Em fevereiro do ano passado, o imóvel pegou fogo após explosões de munições que ele guardava. O coronel da reserva guardava 111 armas, munições, pólvora e duas granadas. A perícia constatou que um artefato explodiu dentro do cofre onde Dias mantinha parte de seu arsenal, dando início ao incêndio.
Por conta disso, o Comando Militar do Sudeste abriu processo administrativo para investigar as circunstâncias da explosão no primeiro andar do edifício Fênix. Não se sabe ainda se houve desfecho desse processo.
O Departamento de Controle Urbano da Secretaria de Urbanismo (Semurb) chegou a interditar na ocaisão o primeiro pavimento do prédio. O edifício tem 31 unidades e 74 moradores.

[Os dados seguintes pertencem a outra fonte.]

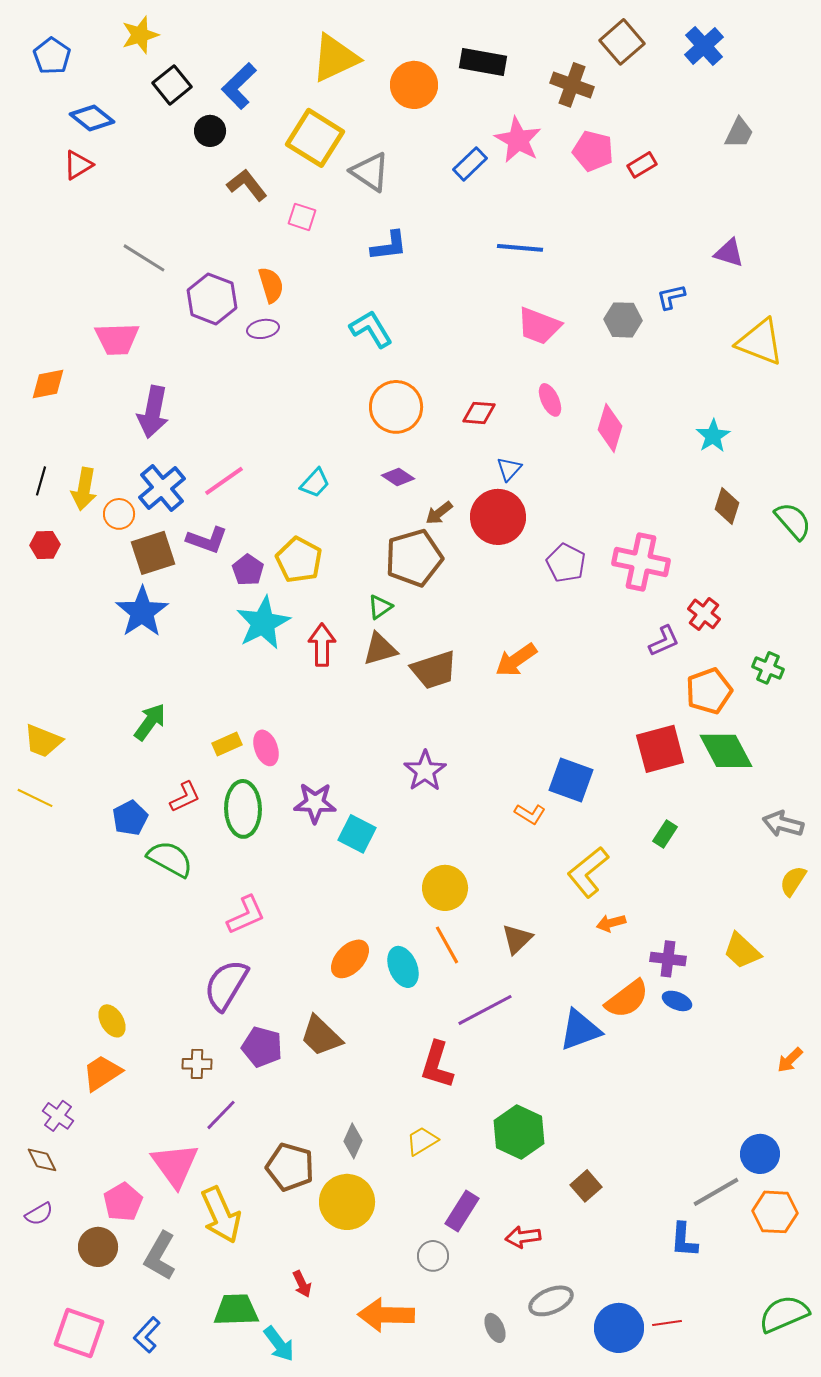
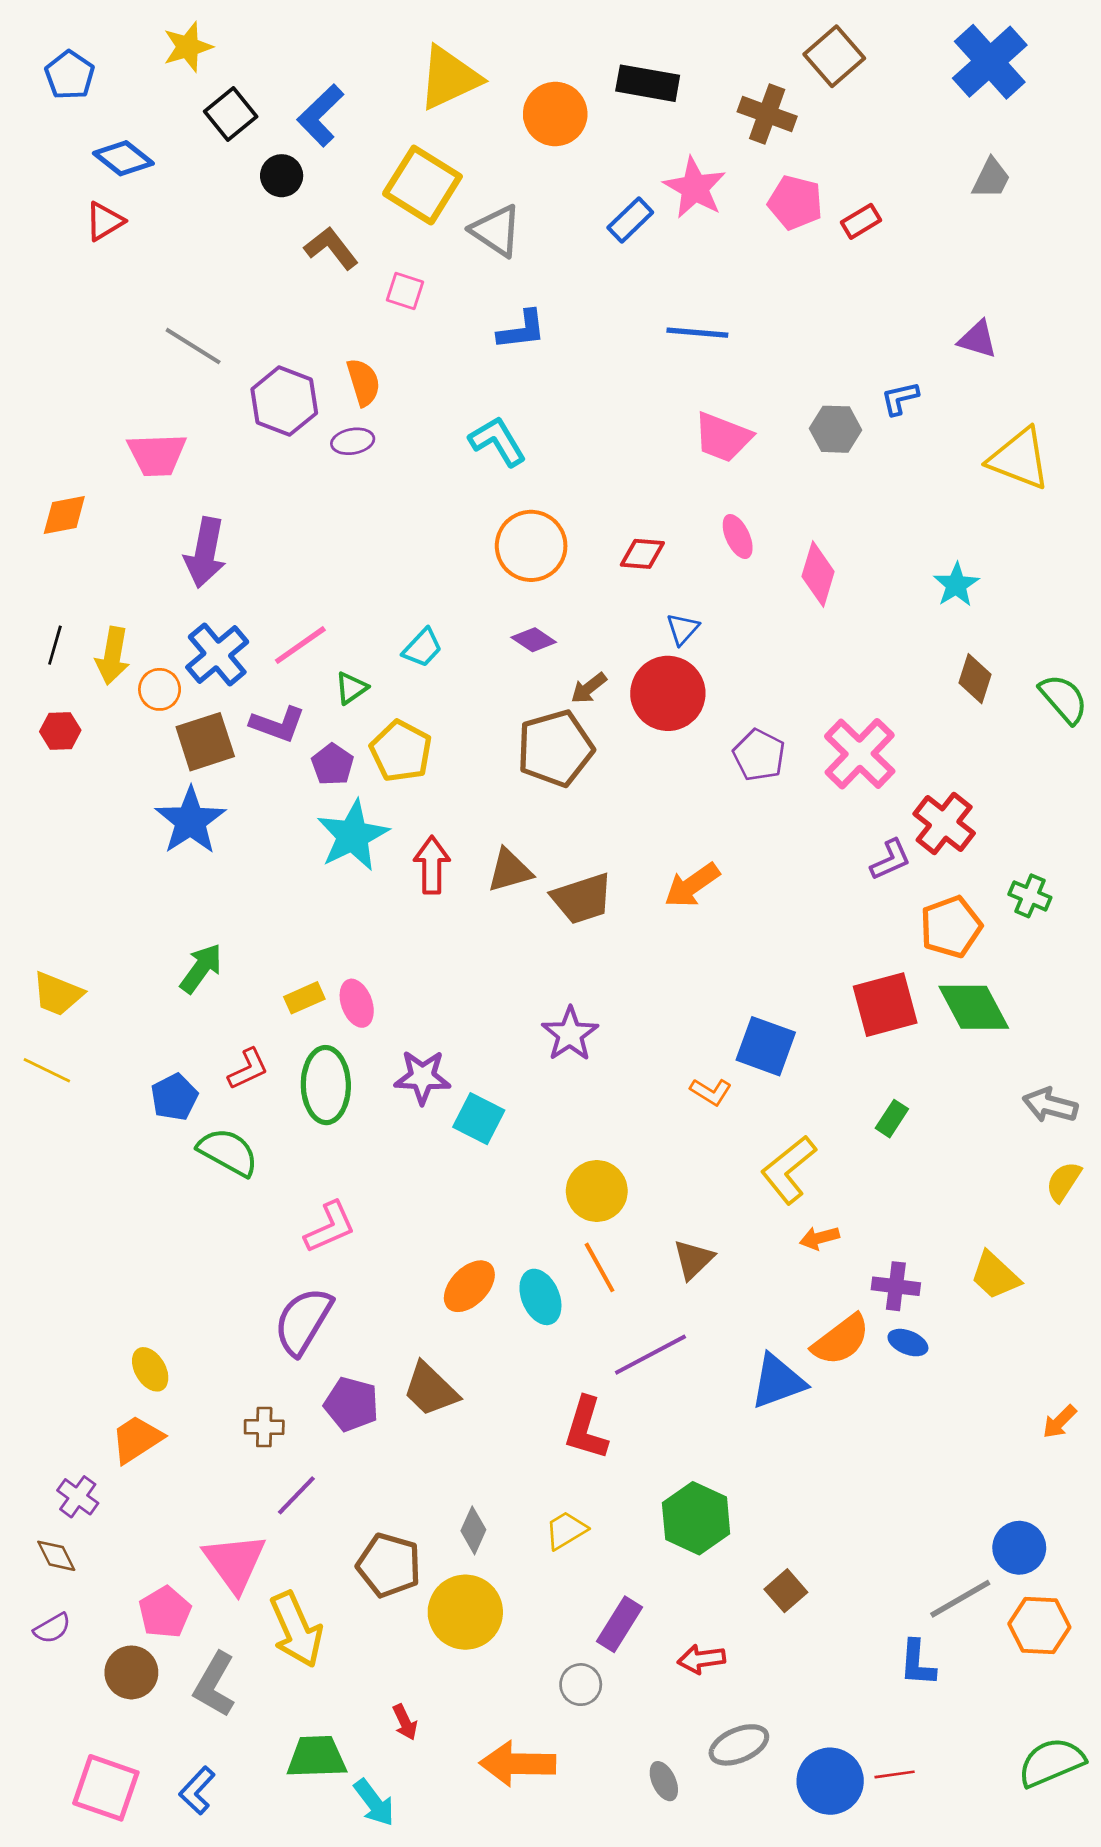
blue cross: (704, 46) -> (990, 62), moved, size x1.4
pink cross: (641, 562) -> (860, 754), turned 32
green triangle: (380, 607) -> (351, 688), moved
red cross: (704, 614) -> (944, 824), size x1.4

A explosão provocou pânico não só na vizinhança e nos moradores do edifício, mas em boa parte da cidade. O clarão do fogo podia ser visto de longe.
O prédio foi evacuado. Moradores, alguns feridos, foram resgatados por meio de cordas por resgatistas. O prédio foi vistoriado pela Defesa Civil para checar eventuais danos estruturais e também pela perícia da Polícia Civil e do Exército.
Alguns dias depois, os moradores puderam voltar ao edifício. A varredura feita pelos técnicos e militares liberou os imóveis.